R: Sparse? Transforming data for co-occurrence matrix - r

I'm a Bio major using R to generate some visualizations showing which human proteins (uniprots) are targeted by different bacterial strains.
# sample data
human.uniprots <- c("P15311", "P0CG48", "Q8WYH8", "P42224", "Q9NXR8",
"P40763", "P05067", "P60709", "Q9UDW1", "Q9H160",
"Q9UKL0", "P26038", "P61244", "O95817", "Q09472",
"P15311","P05067", "P60709", "Q9UDW1", "Q9H160")
strains <- rep(c("A", "B", "C", "C"), each = 5)
final <- cbind(human.uniprots, strains)
I'm trying to generate a co-occurrence matrix/heat map...something like
h.map <- data.frame(matrix(nrow = length(unique(human.uniprots)),
ncol = length(unique(strains)) + 1))
h.map.cols <- c("human_uniprots", "A", "B", "C")
colnames(h.map) <- h.map.cols
...where the columns have the strains, the rows have the proteins, and the data frame cells are populated with the counts of times that a protein interacts with a strain. So if strain A, B, and C all interact with a uniprot, they should all have a value of 3 in their cells for that uniprot row.
I've tried making a list of tuples of unique strain and human_uniprots, then searching for that tuple that matches the strain and human uniprot pair from the matrix I want to populate, and adding a "1" if there's a match...but I'm not sure how to work with tuples in R. Then I saw this: Populating a co-occurrence matrix
Which is what I want, but I'm not understanding the usage or syntax...is sparse() even a function in R?
Additionally...it would be nice to rank all the proteins by ones which interact with all strains. So all the proteins that interact with all the strains should be at the top, followed by ones that interact with 2 strains, and then 1 strain...

sparse() is a MATLAB function from the looks of it.

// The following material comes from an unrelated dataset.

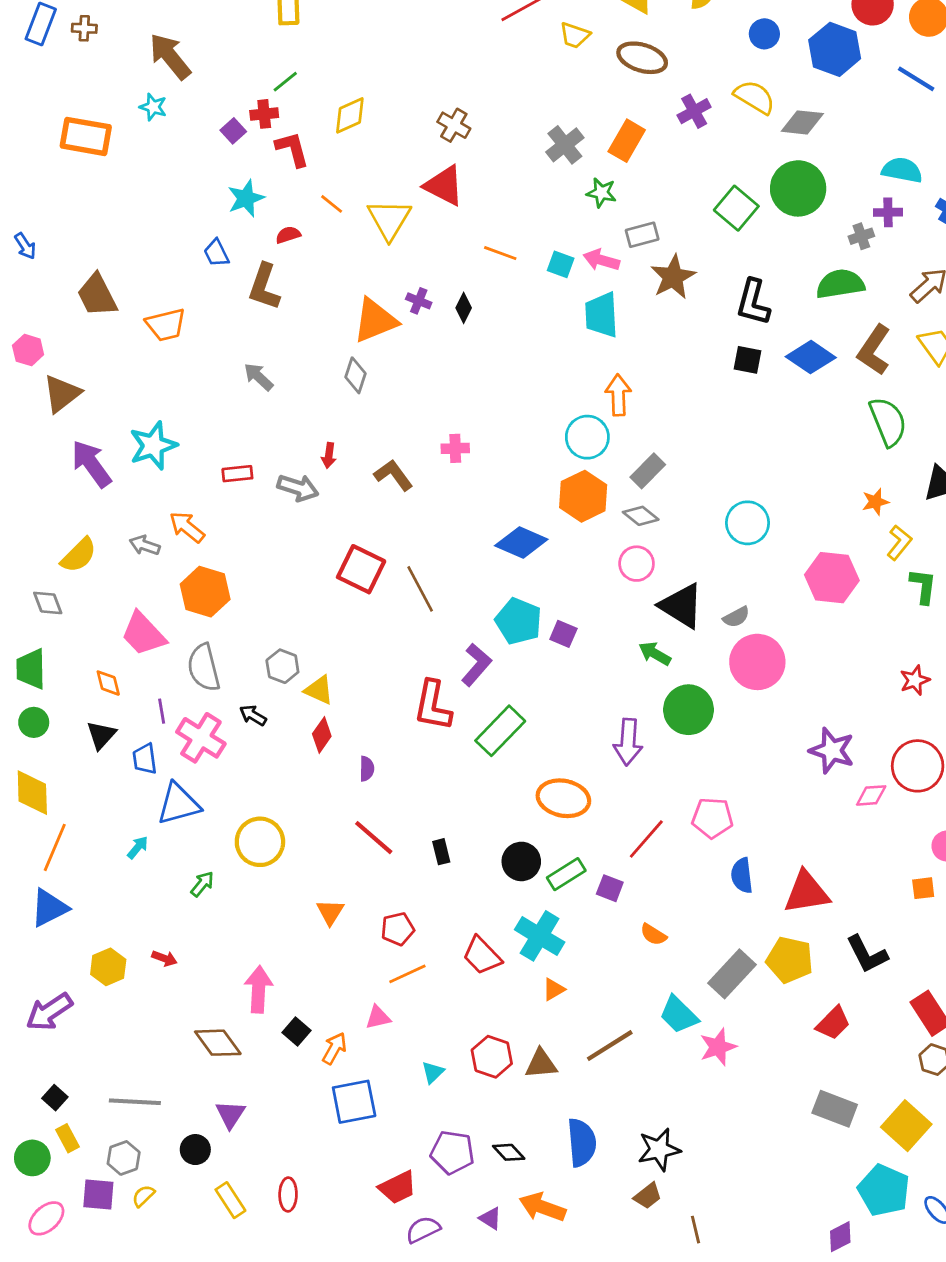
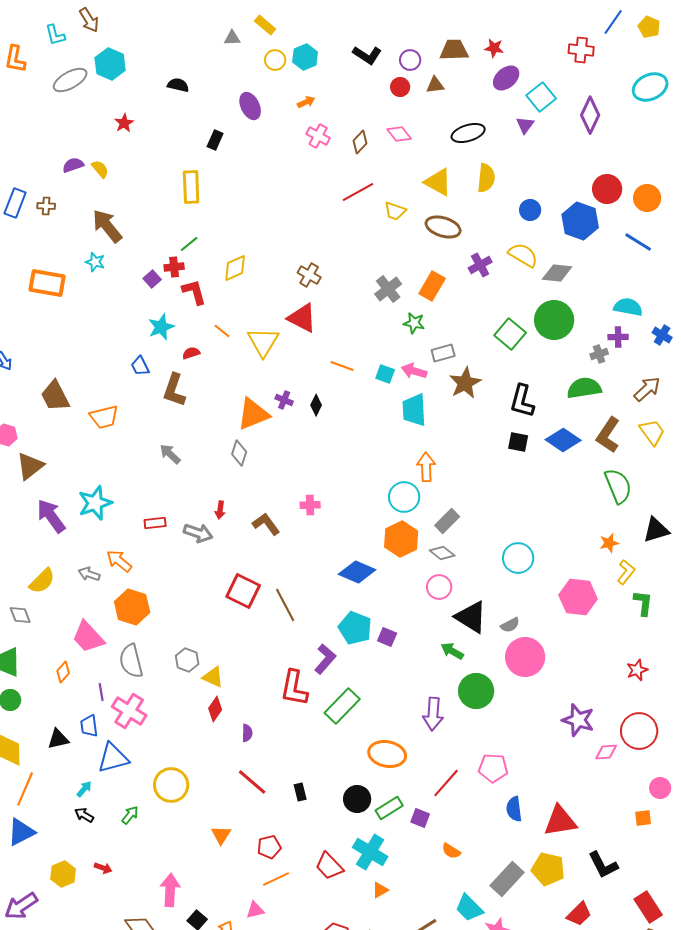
orange diamond: (108, 683) -> (63, 672), turned 55
black arrow: (253, 715) -> (84, 815), moved
black triangle: (101, 735) -> (58, 739), moved, turned 35

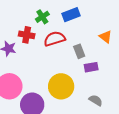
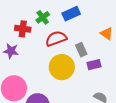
red cross: (27, 35) -> (23, 29), moved
yellow circle: (61, 86) -> (62, 67), moved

You're describing a bipartite network represented by an incidence matrix.
human.uniprots <- c("P15311", "P0CG48", "Q8WYH8", "P42224", "Q9NXR8",
"P40763", "P05067", "P60709", "Q9UDW1", "Q9H160",
"Q9UKL0", "P26038", "P61244", "O95817", "Q09472",
"P15311","P05067", "P60709", "Q9UDW1", "Q9H160")
strains <- rep(c("A", "B", "C", "D"), each = 5)
final <- cbind(human.uniprots, strains)
final_df <- as.data.frame(final)
library(igraph) # install.packages("igraph")
g <- graph_from_data_frame(final_df, directed = FALSE)
V(g)$type <- ifelse(V(g)$name %in% strains, FALSE, TRUE)
as_incidence_matrix(g)
#> P15311 P0CG48 Q8WYH8 P42224 Q9NXR8 P40763 P05067 P60709 Q9UDW1 Q9H160
#> A 1 1 1 1 1 0 0 0 0 0
#> B 0 0 0 0 0 1 1 1 1 1
#> C 0 0 0 0 0 0 0 0 0 0
#> D 1 0 0 0 0 0 1 1 1 1
#> Q9UKL0 P26038 P61244 O95817 Q09472
#> A 0 0 0 0 0
#> B 0 0 0 0 0
#> C 1 1 1 1 1
#> D 0 0 0 0 0
or.....
V(g)$type <- ifelse(V(g)$name %in% strains, TRUE, FALSE)
# swap TRUE/FALSE
as_incidence_matrix(g)
#> A B C D
#> P15311 1 0 0 1
#> P0CG48 1 0 0 0
#> Q8WYH8 1 0 0 0
#> P42224 1 0 0 0
#> Q9NXR8 1 0 0 0
#> P40763 0 1 0 0
#> P05067 0 1 0 1
#> P60709 0 1 0 1
#> Q9UDW1 0 1 0 1
#> Q9H160 0 1 0 1
#> Q9UKL0 0 0 1 0
#> P26038 0 0 1 0
#> P61244 0 0 1 0
#> O95817 0 0 1 0
#> Q09472 0 0 1 0
Created on 2018-05-25 by the reprex package (v0.2.0).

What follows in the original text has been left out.